I’ve been thinking a lot about relationships—how we connect, why we connect, and what keeps those connections intact. Relationships are the cornerstone of our personal and professional lives, shaping the way we give and receive energy. But not all relationships are built the same. Some are rooted in authenticity, while others are nothing more than a well-rehearsed performance.
Recently, we had to let a couple of people go from our lives. Up until that moment, they played their roles flawlessly. Loving. Attentive. Purposeful. Giving. Or so it seemed.
But the moment we made the executive decision to walk away, they vanished. No words. No attempts to reach out. Nothing. Just silence.

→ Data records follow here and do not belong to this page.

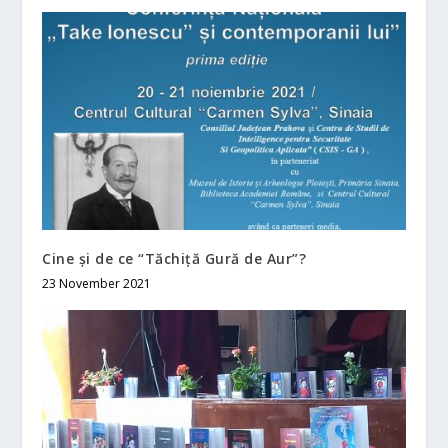
Cine și de ce “Tăchiță Gură de Aur”?
23 November 2021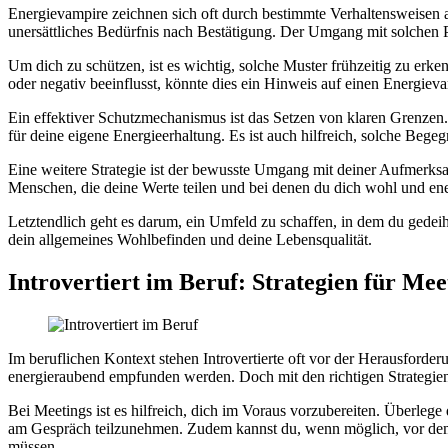
Energievampire zeichnen sich oft durch bestimmte Verhaltensweisen
unersättliches Bedürfnis nach Bestätigung. Der Umgang mit solchen P
Um dich zu schützen, ist es wichtig, solche Muster frühzeitig zu erk
oder negativ beeinflusst, könnte dies ein Hinweis auf einen Energieva
Ein effektiver Schutzmechanismus ist das Setzen von klaren Grenzen.
für deine eigene Energieerhaltung. Es ist auch hilfreich, solche Bege
Eine weitere Strategie ist der bewusste Umgang mit deiner Aufmerksa
Menschen, die deine Werte teilen und bei denen du dich wohl und ene
Letztendlich geht es darum, ein Umfeld zu schaffen, in dem du gedeih
dein allgemeines Wohlbefinden und deine Lebensqualität.
Introvertiert im Beruf
: Strategien für Me
Im beruflichen Kontext stehen Introvertierte oft vor der Herausforde
energieraubend empfunden werden. Doch mit den richtigen Strategien k
Bei Meetings ist es hilfreich, dich im Voraus vorzubereiten. Überlege 
am Gespräch teilzunehmen. Zudem kannst du, wenn möglich, vor dem M
müssen.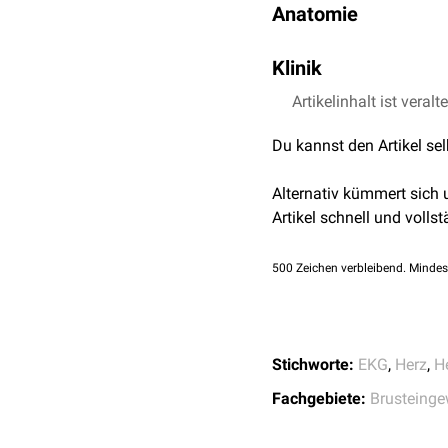
Anatomie
Der Ramus posterior ventr
Klinik
und versorgt diese mit ar
Ein Verschluss des Ramus 
Artikelinhalt ist veralt
Posterolateralinfarkt
.
Du kannst den Artikel se
Dabei zeigen sich direkt
Infarktgebiet bis in
anter
Alternativ kümmert sich
Indirekte Infarktzeichen 
Artikel schnell und vollst
500
Zeichen verbleibend. Mindes
Stichworte:
EKG
,
Herz
,
H
Fachgebiete:
Brusteinge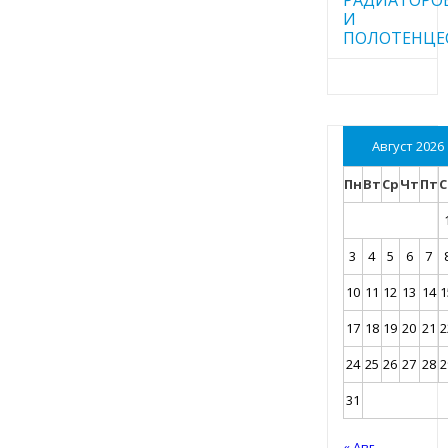
И
ПОЛОТЕНЦЕ
Август 2026
Пн
Вт
Ср
Чт
Пт
С
3
4
5
6
7
10
11
12
13
14
1
17
18
19
20
21
2
24
25
26
27
28
2
31
« Авг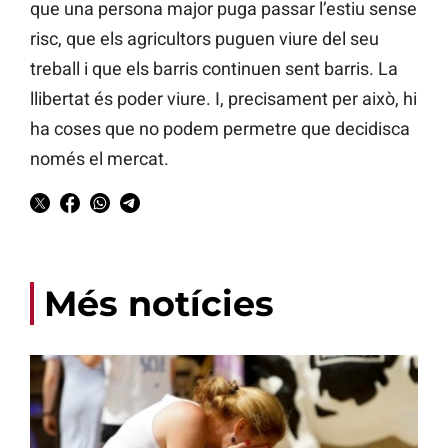
que una persona major puga passar l’estiu sense
risc, que els agricultors puguen viure del seu
treball i que els barris continuen sent barris. La
llibertat és poder viure. I, precisament per això, hi
ha coses que no podem permetre que decidisca
només el mercat.
Més notícies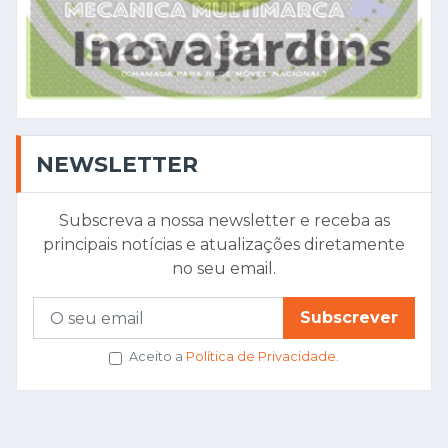
NEWSLETTER
Subscreva a nossa newsletter e receba as
principais notícias e atualizações diretamente
no seu email.
Subscrever
Aceito a
Política de Privacidade
.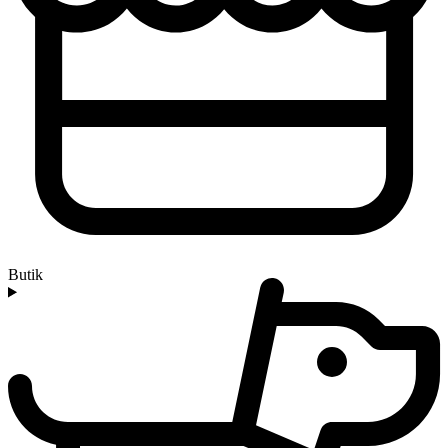
Butik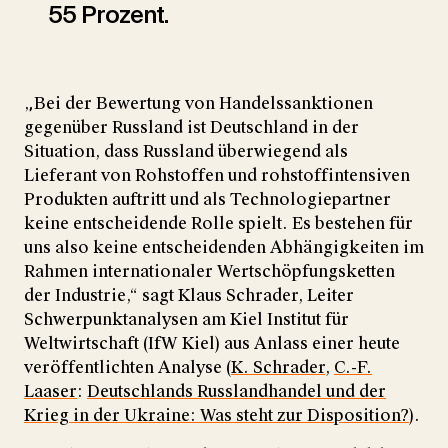
55 Prozent.
„Bei der Bewertung von Handelssanktionen
gegenüber Russland ist Deutschland in der
Situation, dass Russland überwiegend als
Lieferant von Rohstoffen und rohstoffintensiven
Produkten auftritt und als Technologiepartner
keine entscheidende Rolle spielt. Es bestehen für
uns also keine entscheidenden Abhängigkeiten im
Rahmen internationaler Wertschöpfungsketten
der Industrie,“ sagt Klaus Schrader, Leiter
Schwerpunktanalysen am Kiel Institut für
Weltwirtschaft (IfW Kiel) aus Anlass einer heute
veröffentlichten Analyse (
K. Schrader
,
C.-F.
Laaser
:
Deutschlands Russlandhandel und der
Krieg in der Ukraine: Was steht zur Disposition?
).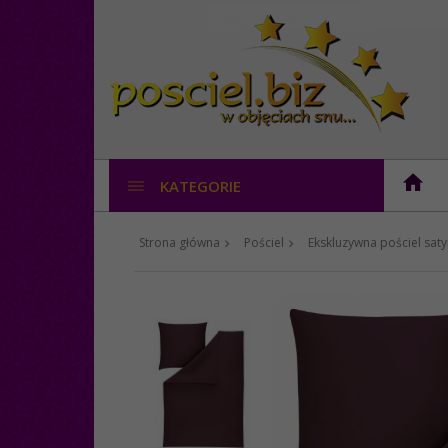
KATEGORIE
Strona główna
Pościel
Ekskluzywna pościel sa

And in that silence, the truth became crystal clear: they were transactional.

Now, I don’t say that with bitterness. With time and wisdom, I’ve learned to accept people for who they are. Some folks are simply built for exchange, not for depth. They show up as long as there’s something to gain—access, benefits, status, resources. But the second the transaction is complete or denied? They disappear. That’s not love. That’s not loyalty. That’s not real.
I also know this: after a certain point in life, people don’t change unless life forces them to. If you’re past your 30s, your habits are cemented. Your outlook, your approach to relationships—it’s locked in unless some life-altering event shakes you to the core. Otherwise, you are who you are. You can read every self-help book, watch every motivational speaker, and hear every sermon, but unless you want to evolve, you won’t.

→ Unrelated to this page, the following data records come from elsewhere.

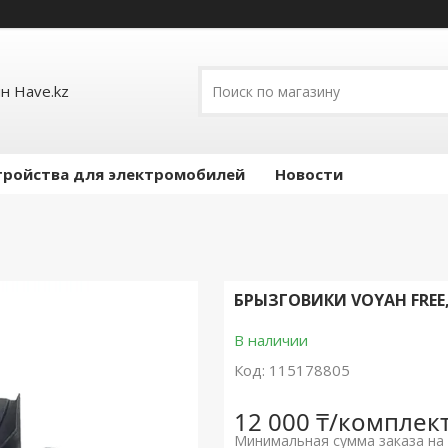
н Have.kz
тройства для электромобилей
Новости
БРЫЗГОВИКИ VOYAH FREE,
В наличии
Код:
115178805
12 000 ₸/комплек
Минимальная сумма заказа на 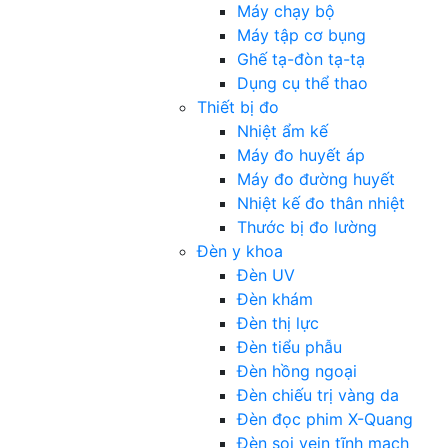
Máy chạy bộ
Máy tập cơ bụng
Ghế tạ-đòn tạ-tạ
Dụng cụ thể thao
Thiết bị đo
Nhiệt ẩm kế
Máy đo huyết áp
Máy đo đường huyết
Nhiệt kế đo thân nhiệt
Thước bị đo lường
Đèn y khoa
Đèn UV
Đèn khám
Đèn thị lực
Đèn tiểu phẫu
Đèn hồng ngoại
Đèn chiếu trị vàng da
Đèn đọc phim X-Quang
Đèn soi vein tĩnh mạch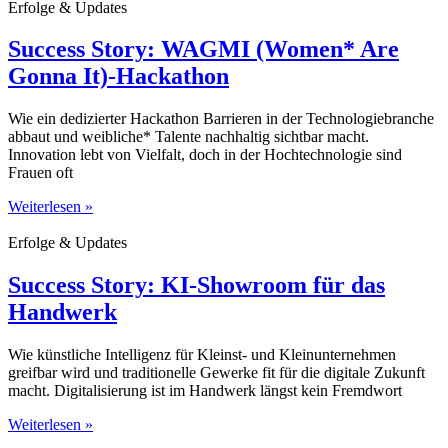
Erfolge & Updates
Success Story: WAGMI (Women* Are
Gonna It)-Hackathon
Wie ein dedizierter Hackathon Barrieren in der Technologiebranche
abbaut und weibliche* Talente nachhaltig sichtbar macht.
Innovation lebt von Vielfalt, doch in der Hochtechnologie sind
Frauen oft
Weiterlesen »
Erfolge & Updates
Success Story: KI-Showroom für das
Handwerk
Wie künstliche Intelligenz für Kleinst- und Kleinunternehmen
greifbar wird und traditionelle Gewerke fit für die digitale Zukunft
macht. Digitalisierung ist im Handwerk längst kein Fremdwort
Weiterlesen »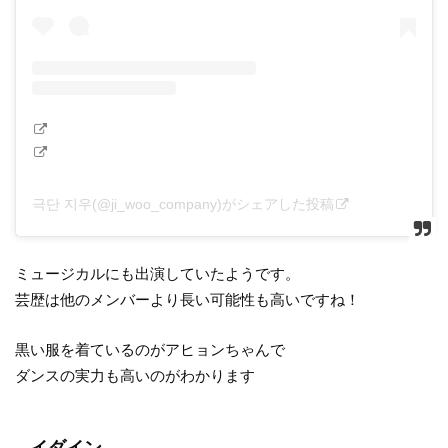
극단 지우(@ji_woo_company)がシェアした投稿
ミュージカルにも出演していたようです。
芸歴は他のメンバーより長い可能性も高いですね！
黒い服を着ているのがアヒョンちゃんで
ダンスの実力も高いのがわかります
イダイン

But let’s be clear: this isn’t about judgment. It’s about clarity.
So, let me ask you—do you have transactional people in your life? And if you do, do you even recognize them? Because, let’s be real, it’s hard to tell when the curtains are still drawn. When the smoke and mirrors are still in play. When someone is saying all the right things, making all the right moves, and keeping up the act just long enough to get what they want.
But here’s what I’ve learned: time reveals everything.

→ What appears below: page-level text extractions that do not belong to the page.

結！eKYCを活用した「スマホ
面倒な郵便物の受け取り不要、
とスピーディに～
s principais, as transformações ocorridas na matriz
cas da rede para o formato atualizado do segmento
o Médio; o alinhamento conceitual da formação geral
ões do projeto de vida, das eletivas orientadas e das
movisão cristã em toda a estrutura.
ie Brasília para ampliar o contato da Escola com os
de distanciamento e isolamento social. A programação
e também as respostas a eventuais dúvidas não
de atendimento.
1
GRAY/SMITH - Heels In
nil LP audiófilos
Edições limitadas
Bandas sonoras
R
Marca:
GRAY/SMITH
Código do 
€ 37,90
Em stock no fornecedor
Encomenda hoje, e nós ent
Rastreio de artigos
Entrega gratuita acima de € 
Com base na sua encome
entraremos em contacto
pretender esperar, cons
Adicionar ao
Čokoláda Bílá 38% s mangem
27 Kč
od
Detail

Watch what happens when you set a boundary. When you stop giving. When you say no. The people who are intentional will still be there. They’ll check in, they’ll hold space, they’ll show up. Because they see you, not just what you offer.
The transactional ones? They’ll disappear. Because for them, it was never about you—it was about the exchange.
Intentional people pour into you. They nourish your spirit. They invest in your well-being. They celebrate your wins, stand by you in losses, and remind you of your worth without expecting anything in return.
Transactional people extract. They take. They maneuver. They manipulate situations for their benefit. They might smile in your face, but their loyalty is tied to what you provide. And the moment you stop feeding their needs, they move on.
So, I’ll ask again: who do you have in your life? And are they intentional or just passing through for the transaction? Because the sooner you know, the better you can protect your energy and surround yourself with people who truly value you.